Required work.
If an entry holds a picture, leave that picture out; copy everything else exactly.

The records.

-----

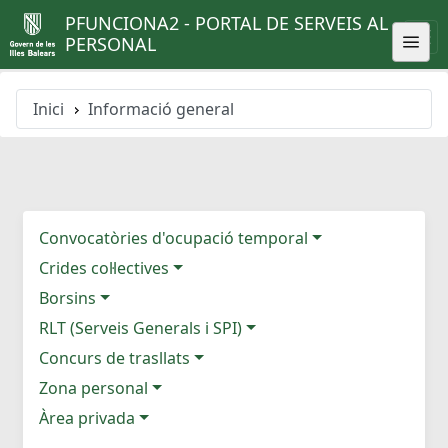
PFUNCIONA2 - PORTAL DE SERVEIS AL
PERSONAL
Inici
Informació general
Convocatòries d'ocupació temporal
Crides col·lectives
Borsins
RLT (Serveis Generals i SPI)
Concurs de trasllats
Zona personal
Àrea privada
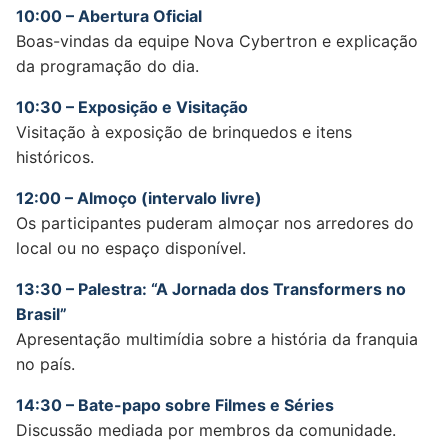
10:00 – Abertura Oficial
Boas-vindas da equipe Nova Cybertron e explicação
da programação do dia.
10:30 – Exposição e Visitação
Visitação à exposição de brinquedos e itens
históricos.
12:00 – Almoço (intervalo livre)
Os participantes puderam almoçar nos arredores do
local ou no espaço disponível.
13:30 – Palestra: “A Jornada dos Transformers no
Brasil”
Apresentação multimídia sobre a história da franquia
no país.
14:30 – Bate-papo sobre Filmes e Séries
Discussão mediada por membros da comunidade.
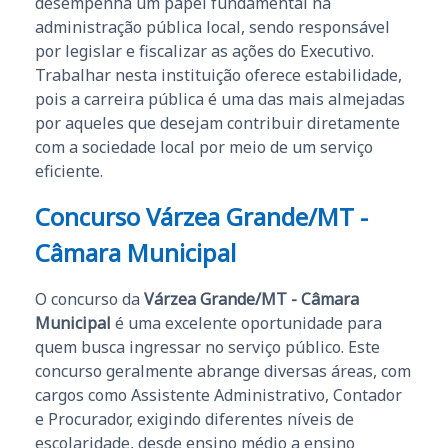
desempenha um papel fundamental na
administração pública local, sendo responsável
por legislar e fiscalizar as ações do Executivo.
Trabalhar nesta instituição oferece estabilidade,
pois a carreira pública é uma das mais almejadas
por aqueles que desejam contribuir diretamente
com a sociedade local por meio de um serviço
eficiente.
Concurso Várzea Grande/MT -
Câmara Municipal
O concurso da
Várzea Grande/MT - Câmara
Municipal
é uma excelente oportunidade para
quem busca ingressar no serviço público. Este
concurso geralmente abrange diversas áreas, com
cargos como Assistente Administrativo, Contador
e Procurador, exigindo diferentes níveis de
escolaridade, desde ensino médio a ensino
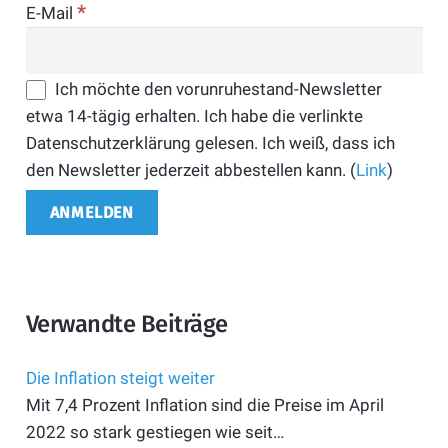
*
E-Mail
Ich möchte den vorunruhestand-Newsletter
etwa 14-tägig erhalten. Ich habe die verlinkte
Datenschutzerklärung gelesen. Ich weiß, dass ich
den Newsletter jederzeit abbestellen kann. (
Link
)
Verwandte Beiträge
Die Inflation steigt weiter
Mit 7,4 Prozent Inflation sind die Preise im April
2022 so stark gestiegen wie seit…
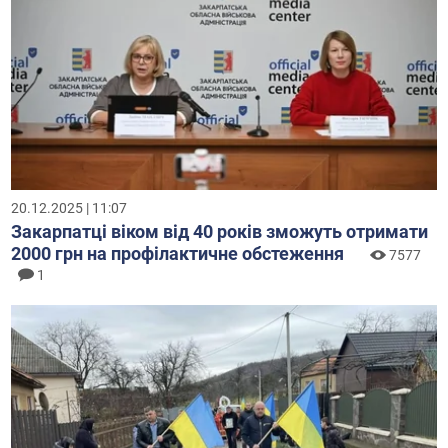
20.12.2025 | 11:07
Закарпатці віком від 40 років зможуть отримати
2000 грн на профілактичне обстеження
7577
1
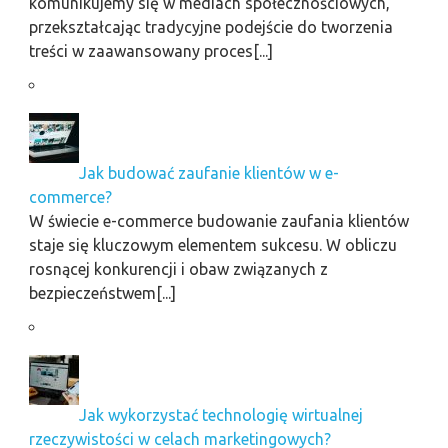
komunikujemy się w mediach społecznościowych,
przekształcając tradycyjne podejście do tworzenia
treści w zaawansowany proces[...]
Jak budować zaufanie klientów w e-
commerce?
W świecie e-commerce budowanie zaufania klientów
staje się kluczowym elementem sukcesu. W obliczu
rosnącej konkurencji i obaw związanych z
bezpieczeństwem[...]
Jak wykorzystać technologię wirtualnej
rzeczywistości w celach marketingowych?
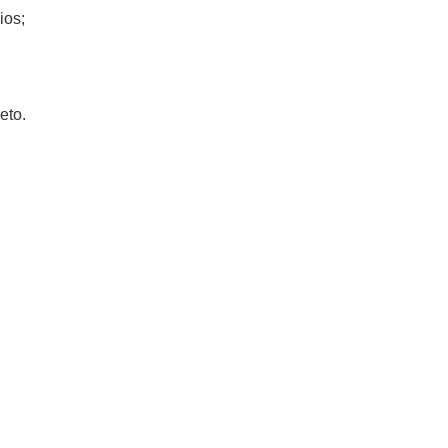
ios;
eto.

-----

Solution below.
PFUNCIONA2 - PORTAL DE SERVEIS AL
PERSONAL
Inici
Informació general
Convocatòries d'ocupació temporal
Crides col·lectives
Borsins
RLT (Serveis Generals i SPI)
Concurs de trasllats
Zona personal
Àrea privada
10:00 – Abertura Oficial
Boas-vindas da equipe Nova Cybertron e explicação
da programação do dia.
10:30 – Exposição e Visitação
Visitação à exposição de brinquedos e itens
históricos.
12:00 – Almoço (intervalo livre)
Os participantes puderam almoçar nos arredores do
local ou no espaço disponível.
13:30 – Palestra: “A Jornada dos Transformers no
Brasil”
Apresentação multimídia sobre a história da franquia
no país.
14:30 – Bate-papo sobre Filmes e Séries
Discussão mediada por membros da comunidade.
desempenha um papel fundamental na
administração pública local, sendo responsável
por legislar e fiscalizar as ações do Executivo.
Trabalhar nesta instituição oferece estabilidade,
pois a carreira pública é uma das mais almejadas
por aqueles que desejam contribuir diretamente
com a sociedade local por meio de um serviço
eficiente.
Concurso Várzea Grande/MT -
Câmara Municipal
O concurso da
Várzea Grande/MT - Câmara
Municipal
é uma excelente oportunidade para
quem busca ingressar no serviço público. Este
concurso geralmente abrange diversas áreas, com
cargos como Assistente Administrativo, Contador
e Procurador, exigindo diferentes níveis de
escolaridade, desde ensino médio a ensino
*
E-Mail
Ich möchte den vorunruhestand-Newsletter
etwa 14-tägig erhalten. Ich habe die verlinkte
Datenschutzerklärung gelesen. Ich weiß, dass ich
den Newsletter jederzeit abbestellen kann. (
Link
)
Verwandte Beiträge
Die Inflation steigt weiter
Mit 7,4 Prozent Inflation sind die Preise im April
2022 so stark gestiegen wie seit…
20.12.2025 | 11:07
Закарпатці віком від 40 років зможуть отримати
2000 грн на профілактичне обстеження
7577
1
komunikujemy się w mediach społecznościowych,
przekształcając tradycyjne podejście do tworzenia
treści w zaawansowany proces[...]
Jak budować zaufanie klientów w e-
commerce?
W świecie e-commerce budowanie zaufania klientów
staje się kluczowym elementem sukcesu. W obliczu
rosnącej konkurencji i obaw związanych z
bezpieczeństwem[...]
Jak wykorzystać technologię wirtualnej
rzeczywistości w celach marketingowych?
ios;
eto.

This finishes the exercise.